··· Given entries ···

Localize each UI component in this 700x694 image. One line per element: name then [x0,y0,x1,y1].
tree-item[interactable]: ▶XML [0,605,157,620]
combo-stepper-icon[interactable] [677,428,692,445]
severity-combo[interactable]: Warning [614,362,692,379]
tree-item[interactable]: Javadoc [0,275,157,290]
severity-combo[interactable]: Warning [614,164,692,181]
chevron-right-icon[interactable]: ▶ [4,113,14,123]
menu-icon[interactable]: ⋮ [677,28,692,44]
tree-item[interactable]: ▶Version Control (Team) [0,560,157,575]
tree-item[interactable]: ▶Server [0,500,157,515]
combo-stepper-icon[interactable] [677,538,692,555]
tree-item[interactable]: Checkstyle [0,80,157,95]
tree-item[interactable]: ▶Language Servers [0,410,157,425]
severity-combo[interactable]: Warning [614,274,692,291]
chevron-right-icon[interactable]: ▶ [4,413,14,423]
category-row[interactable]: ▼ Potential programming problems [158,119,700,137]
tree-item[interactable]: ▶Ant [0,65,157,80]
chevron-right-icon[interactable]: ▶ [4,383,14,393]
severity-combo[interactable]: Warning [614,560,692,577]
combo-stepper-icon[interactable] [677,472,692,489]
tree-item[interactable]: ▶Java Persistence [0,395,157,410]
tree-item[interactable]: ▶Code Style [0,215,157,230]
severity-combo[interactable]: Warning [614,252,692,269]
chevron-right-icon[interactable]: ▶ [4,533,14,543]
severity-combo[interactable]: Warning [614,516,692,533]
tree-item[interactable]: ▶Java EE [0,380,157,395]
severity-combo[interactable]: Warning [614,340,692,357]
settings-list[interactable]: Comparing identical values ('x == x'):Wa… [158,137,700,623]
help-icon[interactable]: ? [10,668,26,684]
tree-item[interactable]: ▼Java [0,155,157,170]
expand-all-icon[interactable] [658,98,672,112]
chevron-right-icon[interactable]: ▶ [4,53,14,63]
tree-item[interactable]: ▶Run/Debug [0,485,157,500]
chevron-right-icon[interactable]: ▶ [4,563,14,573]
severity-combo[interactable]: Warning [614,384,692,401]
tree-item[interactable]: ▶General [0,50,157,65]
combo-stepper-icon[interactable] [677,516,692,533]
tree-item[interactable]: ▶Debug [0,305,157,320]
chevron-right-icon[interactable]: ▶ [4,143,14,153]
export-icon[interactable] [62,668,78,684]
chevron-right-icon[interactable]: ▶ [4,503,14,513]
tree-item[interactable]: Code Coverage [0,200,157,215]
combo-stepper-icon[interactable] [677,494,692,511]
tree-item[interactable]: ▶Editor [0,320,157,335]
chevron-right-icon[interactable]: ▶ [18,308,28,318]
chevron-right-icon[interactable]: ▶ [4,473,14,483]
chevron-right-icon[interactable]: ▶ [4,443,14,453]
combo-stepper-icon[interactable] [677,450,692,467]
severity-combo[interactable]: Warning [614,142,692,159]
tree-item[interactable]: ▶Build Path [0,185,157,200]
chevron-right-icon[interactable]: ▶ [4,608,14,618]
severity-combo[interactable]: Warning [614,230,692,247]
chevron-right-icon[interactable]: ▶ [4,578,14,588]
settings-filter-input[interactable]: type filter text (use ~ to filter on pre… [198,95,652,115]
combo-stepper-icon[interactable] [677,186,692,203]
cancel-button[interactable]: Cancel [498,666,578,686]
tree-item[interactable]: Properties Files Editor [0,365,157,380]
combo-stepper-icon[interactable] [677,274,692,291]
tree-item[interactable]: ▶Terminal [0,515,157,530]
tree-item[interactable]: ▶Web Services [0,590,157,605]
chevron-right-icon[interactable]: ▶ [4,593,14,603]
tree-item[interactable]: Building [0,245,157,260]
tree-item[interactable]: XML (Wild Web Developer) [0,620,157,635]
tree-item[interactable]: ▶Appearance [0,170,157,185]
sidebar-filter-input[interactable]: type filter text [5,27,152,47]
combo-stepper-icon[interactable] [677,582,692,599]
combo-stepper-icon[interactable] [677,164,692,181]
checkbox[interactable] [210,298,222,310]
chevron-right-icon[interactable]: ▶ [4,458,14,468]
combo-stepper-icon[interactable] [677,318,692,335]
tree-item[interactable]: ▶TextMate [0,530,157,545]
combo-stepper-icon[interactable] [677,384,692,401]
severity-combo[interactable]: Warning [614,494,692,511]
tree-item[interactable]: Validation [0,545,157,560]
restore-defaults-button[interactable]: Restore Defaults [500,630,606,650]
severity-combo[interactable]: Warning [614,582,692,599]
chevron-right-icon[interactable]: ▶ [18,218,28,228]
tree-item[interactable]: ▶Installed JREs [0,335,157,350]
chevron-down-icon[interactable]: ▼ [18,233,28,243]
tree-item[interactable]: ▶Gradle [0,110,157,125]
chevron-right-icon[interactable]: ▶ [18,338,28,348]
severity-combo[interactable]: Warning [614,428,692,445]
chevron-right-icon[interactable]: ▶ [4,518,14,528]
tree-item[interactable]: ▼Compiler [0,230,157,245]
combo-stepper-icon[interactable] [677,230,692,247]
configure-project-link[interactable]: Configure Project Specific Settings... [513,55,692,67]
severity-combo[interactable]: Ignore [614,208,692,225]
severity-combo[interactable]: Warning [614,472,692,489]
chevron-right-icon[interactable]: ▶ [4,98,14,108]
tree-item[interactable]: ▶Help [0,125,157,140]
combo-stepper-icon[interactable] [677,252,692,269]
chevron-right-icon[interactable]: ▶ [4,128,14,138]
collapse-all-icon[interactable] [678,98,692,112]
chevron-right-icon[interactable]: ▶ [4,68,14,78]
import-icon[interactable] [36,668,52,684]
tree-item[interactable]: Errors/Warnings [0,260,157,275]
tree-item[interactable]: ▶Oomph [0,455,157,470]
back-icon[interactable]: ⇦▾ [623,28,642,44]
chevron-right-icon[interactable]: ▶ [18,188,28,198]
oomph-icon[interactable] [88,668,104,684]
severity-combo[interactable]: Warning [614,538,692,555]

···

What to produce: Locate all lines in the listing above with the word "input" and copy them.

Task output:
settings-filter-input[interactable]: type filter text (use ~ to filter on pre… [198,95,652,115]
sidebar-filter-input[interactable]: type filter text [5,27,152,47]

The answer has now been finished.